### Required work
Read the data, and whenever a line holds the word "مدیریتی", report that line.

### Provided material
------------------------------
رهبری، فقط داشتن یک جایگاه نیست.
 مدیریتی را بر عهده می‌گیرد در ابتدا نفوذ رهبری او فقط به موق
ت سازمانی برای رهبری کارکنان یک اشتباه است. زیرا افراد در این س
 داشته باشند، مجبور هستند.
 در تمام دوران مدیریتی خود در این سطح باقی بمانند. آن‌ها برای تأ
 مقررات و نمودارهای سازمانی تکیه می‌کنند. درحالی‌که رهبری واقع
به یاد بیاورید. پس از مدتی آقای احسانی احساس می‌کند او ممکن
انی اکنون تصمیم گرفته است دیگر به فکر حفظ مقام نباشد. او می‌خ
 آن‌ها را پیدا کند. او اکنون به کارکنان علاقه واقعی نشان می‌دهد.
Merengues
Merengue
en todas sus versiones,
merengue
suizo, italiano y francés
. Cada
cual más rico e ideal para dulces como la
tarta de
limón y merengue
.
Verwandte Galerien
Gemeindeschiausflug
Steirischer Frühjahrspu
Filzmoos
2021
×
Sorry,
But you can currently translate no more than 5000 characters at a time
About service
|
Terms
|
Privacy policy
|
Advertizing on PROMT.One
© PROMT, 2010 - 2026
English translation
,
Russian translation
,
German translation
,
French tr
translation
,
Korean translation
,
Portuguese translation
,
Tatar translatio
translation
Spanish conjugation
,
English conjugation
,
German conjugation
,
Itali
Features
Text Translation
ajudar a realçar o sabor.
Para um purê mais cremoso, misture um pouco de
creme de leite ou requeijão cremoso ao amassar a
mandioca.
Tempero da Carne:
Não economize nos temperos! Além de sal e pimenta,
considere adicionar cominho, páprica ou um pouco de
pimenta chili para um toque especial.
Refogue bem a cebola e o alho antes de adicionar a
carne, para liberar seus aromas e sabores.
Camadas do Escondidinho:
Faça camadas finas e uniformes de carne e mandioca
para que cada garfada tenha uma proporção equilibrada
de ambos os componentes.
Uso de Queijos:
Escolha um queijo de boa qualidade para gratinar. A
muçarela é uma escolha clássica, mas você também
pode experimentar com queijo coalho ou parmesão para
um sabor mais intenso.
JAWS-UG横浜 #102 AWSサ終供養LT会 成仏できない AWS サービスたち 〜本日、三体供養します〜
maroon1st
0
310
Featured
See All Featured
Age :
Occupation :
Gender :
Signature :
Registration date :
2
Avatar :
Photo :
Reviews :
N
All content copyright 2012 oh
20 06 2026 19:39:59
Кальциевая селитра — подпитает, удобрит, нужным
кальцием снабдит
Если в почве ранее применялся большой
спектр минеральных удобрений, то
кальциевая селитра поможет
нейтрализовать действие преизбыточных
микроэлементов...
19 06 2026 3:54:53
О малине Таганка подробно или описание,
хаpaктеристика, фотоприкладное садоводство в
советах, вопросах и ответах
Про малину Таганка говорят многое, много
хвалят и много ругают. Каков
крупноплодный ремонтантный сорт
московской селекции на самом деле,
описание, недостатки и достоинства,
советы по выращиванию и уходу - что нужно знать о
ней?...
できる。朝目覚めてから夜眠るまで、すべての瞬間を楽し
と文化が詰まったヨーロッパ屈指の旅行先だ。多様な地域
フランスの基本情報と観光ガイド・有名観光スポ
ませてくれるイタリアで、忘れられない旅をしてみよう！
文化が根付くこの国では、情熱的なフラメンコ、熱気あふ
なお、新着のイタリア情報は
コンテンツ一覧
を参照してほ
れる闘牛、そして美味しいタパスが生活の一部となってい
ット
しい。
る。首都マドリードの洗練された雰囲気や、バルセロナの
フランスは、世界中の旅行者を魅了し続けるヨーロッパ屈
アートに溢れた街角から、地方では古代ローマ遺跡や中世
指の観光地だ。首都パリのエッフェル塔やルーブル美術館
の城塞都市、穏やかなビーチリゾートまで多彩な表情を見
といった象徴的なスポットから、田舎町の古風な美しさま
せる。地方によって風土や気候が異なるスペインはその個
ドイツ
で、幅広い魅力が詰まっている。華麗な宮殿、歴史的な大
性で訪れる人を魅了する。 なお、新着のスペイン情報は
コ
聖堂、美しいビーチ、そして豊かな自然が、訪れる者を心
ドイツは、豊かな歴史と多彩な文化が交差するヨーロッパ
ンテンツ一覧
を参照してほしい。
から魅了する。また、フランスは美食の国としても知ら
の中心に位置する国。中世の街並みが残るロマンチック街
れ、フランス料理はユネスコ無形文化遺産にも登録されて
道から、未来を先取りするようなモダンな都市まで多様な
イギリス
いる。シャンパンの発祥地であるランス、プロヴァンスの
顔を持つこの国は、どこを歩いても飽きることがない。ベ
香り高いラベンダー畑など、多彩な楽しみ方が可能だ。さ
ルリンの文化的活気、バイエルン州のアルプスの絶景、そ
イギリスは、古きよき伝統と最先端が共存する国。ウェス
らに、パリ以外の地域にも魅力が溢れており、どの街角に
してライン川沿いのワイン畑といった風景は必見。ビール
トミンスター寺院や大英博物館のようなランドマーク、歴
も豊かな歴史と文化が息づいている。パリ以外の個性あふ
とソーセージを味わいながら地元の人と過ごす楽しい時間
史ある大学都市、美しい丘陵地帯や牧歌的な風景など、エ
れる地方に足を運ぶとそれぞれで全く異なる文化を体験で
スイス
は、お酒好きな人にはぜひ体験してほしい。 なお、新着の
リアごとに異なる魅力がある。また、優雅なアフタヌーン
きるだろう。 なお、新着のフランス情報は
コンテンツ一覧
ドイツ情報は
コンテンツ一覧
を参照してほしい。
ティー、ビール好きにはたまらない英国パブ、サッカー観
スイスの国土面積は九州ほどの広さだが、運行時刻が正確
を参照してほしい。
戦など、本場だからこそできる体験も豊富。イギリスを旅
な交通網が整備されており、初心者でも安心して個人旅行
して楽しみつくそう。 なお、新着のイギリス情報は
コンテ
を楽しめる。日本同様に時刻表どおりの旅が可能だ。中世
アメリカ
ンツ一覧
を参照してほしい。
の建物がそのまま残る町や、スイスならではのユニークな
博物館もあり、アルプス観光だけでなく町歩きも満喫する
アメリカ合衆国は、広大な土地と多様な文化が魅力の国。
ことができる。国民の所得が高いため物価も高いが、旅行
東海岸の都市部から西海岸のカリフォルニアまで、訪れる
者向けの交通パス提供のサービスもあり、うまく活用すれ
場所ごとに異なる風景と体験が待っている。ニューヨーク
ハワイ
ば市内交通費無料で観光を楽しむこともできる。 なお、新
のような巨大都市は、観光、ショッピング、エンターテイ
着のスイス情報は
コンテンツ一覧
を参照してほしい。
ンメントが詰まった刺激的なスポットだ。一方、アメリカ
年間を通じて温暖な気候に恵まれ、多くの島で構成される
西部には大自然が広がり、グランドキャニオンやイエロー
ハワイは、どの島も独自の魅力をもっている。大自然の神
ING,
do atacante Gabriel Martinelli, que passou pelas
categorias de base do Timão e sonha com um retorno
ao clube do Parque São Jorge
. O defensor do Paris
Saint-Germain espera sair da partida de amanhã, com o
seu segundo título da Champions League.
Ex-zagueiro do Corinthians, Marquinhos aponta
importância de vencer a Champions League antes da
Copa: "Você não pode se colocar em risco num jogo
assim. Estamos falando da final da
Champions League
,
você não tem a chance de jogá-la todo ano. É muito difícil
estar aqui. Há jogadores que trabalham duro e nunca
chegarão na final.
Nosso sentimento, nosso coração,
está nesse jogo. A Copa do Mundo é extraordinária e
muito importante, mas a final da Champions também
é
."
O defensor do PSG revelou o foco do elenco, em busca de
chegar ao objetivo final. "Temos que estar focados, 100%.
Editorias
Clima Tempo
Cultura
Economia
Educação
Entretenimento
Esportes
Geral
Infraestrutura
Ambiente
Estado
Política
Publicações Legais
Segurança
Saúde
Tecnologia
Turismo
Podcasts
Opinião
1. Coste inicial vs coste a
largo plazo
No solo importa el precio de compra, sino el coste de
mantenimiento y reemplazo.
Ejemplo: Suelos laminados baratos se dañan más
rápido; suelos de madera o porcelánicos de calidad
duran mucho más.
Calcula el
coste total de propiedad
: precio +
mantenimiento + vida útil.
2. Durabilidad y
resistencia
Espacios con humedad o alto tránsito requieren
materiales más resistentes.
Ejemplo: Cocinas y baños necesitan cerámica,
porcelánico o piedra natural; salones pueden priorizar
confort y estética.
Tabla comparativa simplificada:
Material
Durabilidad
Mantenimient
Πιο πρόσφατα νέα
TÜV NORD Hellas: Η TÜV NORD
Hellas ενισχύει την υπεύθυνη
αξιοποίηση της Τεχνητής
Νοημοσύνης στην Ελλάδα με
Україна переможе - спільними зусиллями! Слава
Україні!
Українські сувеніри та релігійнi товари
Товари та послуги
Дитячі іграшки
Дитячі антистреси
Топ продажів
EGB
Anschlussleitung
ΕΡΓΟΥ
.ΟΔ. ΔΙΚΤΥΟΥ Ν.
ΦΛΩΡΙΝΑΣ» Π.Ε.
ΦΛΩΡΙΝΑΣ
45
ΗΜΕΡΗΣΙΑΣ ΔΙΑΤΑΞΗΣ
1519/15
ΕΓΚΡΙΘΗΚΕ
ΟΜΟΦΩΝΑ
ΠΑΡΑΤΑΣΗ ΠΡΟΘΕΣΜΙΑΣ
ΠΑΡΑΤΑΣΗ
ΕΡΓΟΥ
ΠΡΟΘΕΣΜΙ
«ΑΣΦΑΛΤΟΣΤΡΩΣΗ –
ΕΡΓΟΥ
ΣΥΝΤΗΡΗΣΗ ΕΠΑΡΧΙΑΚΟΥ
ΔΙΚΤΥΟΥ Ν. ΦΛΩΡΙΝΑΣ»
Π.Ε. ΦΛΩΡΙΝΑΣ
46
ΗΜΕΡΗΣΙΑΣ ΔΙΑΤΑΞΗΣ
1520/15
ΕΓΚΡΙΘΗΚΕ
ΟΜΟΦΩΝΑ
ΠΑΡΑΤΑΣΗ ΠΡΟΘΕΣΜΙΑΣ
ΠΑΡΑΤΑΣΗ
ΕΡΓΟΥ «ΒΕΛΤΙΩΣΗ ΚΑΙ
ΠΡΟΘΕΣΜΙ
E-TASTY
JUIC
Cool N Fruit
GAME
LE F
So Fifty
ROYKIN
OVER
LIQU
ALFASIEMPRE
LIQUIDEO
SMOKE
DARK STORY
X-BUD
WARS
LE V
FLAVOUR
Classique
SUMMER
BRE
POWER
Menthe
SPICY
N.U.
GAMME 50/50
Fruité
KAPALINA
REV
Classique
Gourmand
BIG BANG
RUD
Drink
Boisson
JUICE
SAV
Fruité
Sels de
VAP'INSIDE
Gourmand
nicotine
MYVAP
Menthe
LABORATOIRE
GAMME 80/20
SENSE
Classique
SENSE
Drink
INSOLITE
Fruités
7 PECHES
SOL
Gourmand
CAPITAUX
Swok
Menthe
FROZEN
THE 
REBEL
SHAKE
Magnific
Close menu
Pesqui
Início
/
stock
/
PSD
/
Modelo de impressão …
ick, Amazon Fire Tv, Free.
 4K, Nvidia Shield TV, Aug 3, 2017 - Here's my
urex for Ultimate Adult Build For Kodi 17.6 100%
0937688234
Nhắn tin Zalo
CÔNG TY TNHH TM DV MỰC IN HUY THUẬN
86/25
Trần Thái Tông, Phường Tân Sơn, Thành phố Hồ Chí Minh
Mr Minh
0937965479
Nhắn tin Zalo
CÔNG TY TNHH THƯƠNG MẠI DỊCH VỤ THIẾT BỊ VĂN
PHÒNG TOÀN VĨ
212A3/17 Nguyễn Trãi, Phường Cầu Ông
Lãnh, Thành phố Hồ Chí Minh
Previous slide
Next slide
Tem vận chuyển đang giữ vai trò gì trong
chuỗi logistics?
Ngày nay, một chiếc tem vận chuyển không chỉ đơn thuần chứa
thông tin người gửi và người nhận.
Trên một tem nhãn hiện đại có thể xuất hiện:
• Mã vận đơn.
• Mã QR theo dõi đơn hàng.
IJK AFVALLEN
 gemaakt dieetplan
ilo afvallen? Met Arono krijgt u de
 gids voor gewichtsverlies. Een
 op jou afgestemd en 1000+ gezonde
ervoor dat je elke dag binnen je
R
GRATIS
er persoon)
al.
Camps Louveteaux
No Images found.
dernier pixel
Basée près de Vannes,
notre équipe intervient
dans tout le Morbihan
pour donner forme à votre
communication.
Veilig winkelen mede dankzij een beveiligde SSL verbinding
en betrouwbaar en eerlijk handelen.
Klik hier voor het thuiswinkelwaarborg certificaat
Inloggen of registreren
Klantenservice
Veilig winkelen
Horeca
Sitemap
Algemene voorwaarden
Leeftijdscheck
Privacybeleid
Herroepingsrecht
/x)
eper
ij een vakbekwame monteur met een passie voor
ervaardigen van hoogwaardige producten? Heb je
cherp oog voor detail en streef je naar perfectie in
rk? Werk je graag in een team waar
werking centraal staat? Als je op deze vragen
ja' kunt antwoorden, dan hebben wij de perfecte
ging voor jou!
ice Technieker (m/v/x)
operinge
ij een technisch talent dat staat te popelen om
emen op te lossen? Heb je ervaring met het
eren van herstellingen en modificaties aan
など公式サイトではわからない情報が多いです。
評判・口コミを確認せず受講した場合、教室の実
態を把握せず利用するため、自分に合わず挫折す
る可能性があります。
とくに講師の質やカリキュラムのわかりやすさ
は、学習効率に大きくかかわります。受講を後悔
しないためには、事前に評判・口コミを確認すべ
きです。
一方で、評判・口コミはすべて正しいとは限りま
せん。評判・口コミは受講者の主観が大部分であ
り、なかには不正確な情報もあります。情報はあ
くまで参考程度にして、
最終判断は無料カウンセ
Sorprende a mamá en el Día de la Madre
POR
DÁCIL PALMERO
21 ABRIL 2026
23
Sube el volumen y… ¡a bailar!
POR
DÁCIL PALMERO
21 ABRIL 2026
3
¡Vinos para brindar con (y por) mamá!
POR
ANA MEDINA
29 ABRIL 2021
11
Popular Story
------------------------------
### Answer section
 مدیریتی را بر عهده می‌گیرد در ابتدا نفوذ رهبری او فقط به موق
 در تمام دوران مدیریتی خود در این سطح باقی بمانند. آن‌ها برای تأ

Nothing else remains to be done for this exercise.